June 21, 2013 Accessibility, Featured, Planning & Design, South City No Comments

Last month I posted how the St. Louis Hills Medical Center violates the ADA. In short, the building’s original design predated the ADA by a few decades and the 2008 renovations didn’t fix the problem. Here are a few photos from that post:

The original 1950s entrance wasn't accessible to all.
The original 1950s entrance wasn’t accessible to all.
A route was provided for pedestrians to enter the building, but it contains a flight of stairs. No ramp was provided as required by the ADA.
The route to a new entrance contains a flight of stairs, also not accessible to all.
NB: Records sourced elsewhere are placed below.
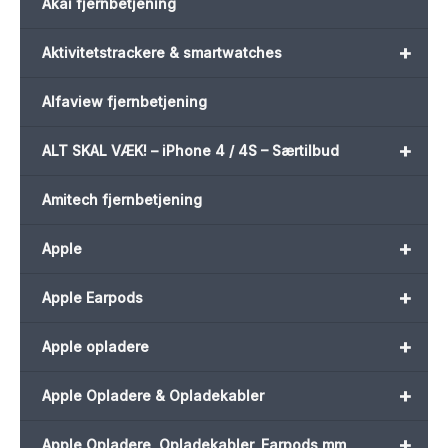
Akai fjernbetjening
+
Aktivitetstrackere & smartwatches
Alfaview fjernbetjening
+
ALT SKAL VÆK! – iPhone 4 / 4S – Særtilbud
Amitech fjernbetjening
+
Apple
+
Apple Earpods
+
Apple opladere
+
Apple Opladere & Opladekabler
+
Apple Opladere, Opladekabler, Earpods mm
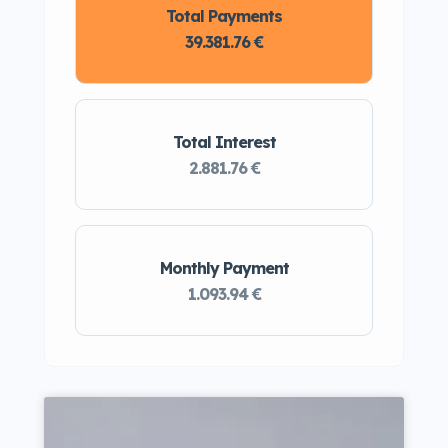
Total Payments
39.381.76 €
Total Interest
2.881.76 €
Monthly Payment
1.093.94 €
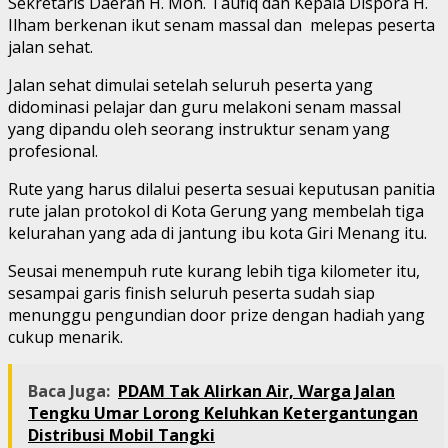
Sekretaris Daerah H. Moh. Taufiq dan Kepala Dispora H.
Ilham berkenan ikut senam massal dan melepas peserta
jalan sehat.
Jalan sehat dimulai setelah seluruh peserta yang
didominasi pelajar dan guru melakoni senam massal
yang dipandu oleh seorang instruktur senam yang
profesional.
Rute yang harus dilalui peserta sesuai keputusan panitia
rute jalan protokol di Kota Gerung yang membelah tiga
kelurahan yang ada di jantung ibu kota Giri Menang itu.
Seusai menempuh rute kurang lebih tiga kilometer itu,
sesampai garis finish seluruh peserta sudah siap
menunggu pengundian door prize dengan hadiah yang
cukup menarik.
Baca Juga:
PDAM Tak Alirkan Air, Warga Jalan
Tengku Umar Lorong Keluhkan Ketergantungan
Distribusi Mobil Tangki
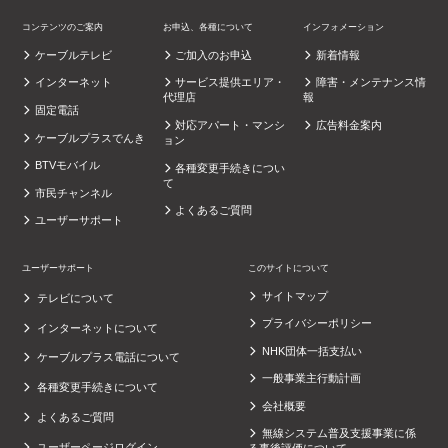
コンテンツのご案内
お申込、各種について
インフォメーション
ケーブルテレビ
ご加入のお申込
新着情報
インターネット
サービス提供エリア・
障害・メンテナンス情
代理店
報
固定電話
対応アパート・マンシ
広告料金案内
ケーブルプラスでんき
ョン
BTVモバイル
各種変更手続きについ
て
市民チャンネル
よくあるご質問
ユーザーサポート
ユーザーサポート
このサイトについて
サイトマップ
テレビについて
プライバシーポリシー
インターネットについて
NHK団体一括支払い
ケーブルプラス電話について
一般事業主行動計画
各種変更手続きについて
会社概要
よくあるご質問
無線システム普及支援事業に係
ユーザーページログイン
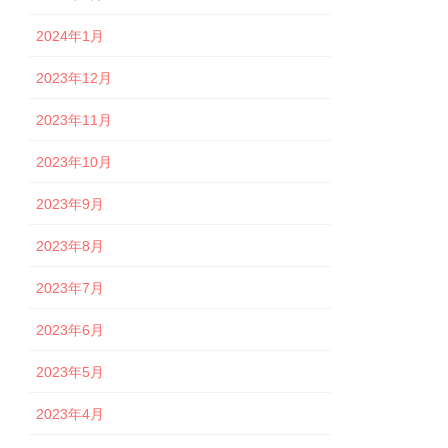
2024年1月
2023年12月
2023年11月
2023年10月
2023年9月
2023年8月
2023年7月
2023年6月
2023年5月
2023年4月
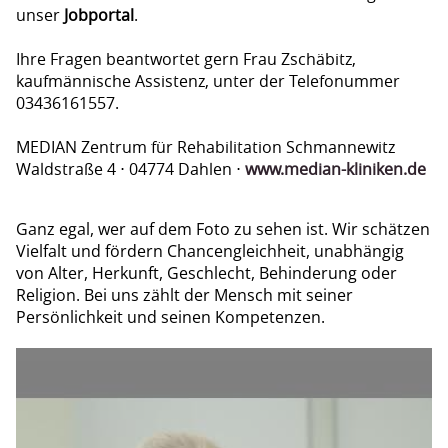
unser
Jobportal
.
Ihre Fragen beantwortet gern Frau Zschäbitz,
kaufmännische Assistenz, unter der Telefonummer
03436161557.
MEDIAN Zentrum für Rehabilitation Schmannewitz
Waldstraße 4 ⋅ 04774 Dahlen ⋅
www.median-kliniken.de
Ganz egal, wer auf dem Foto zu sehen ist. Wir schätzen
Vielfalt und fördern Chancengleichheit, unabhängig
von Alter, Herkunft, Geschlecht, Behinderung oder
Religion. Bei uns zählt der Mensch mit seiner
Persönlichkeit und seinen Kompetenzen.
Since that post I met with a representative of the building owner as well as Eddie Roth, Director of Operations in the mayor’s office.

A drawing on the building website shows what should’ve been built, the private sidewalk from the space next door was supposed to be continue in front of the original entry, eliminating the steps.
Here's the original entry again with the new sidewalk  next door circled in red
Here’s the original entry again with the new sidewalk next door circled in red, the walk to the original entry is also newish concrete.
Here's the view next door looking toward the old entrance.
Here’s the view next door looking toward the old entrance.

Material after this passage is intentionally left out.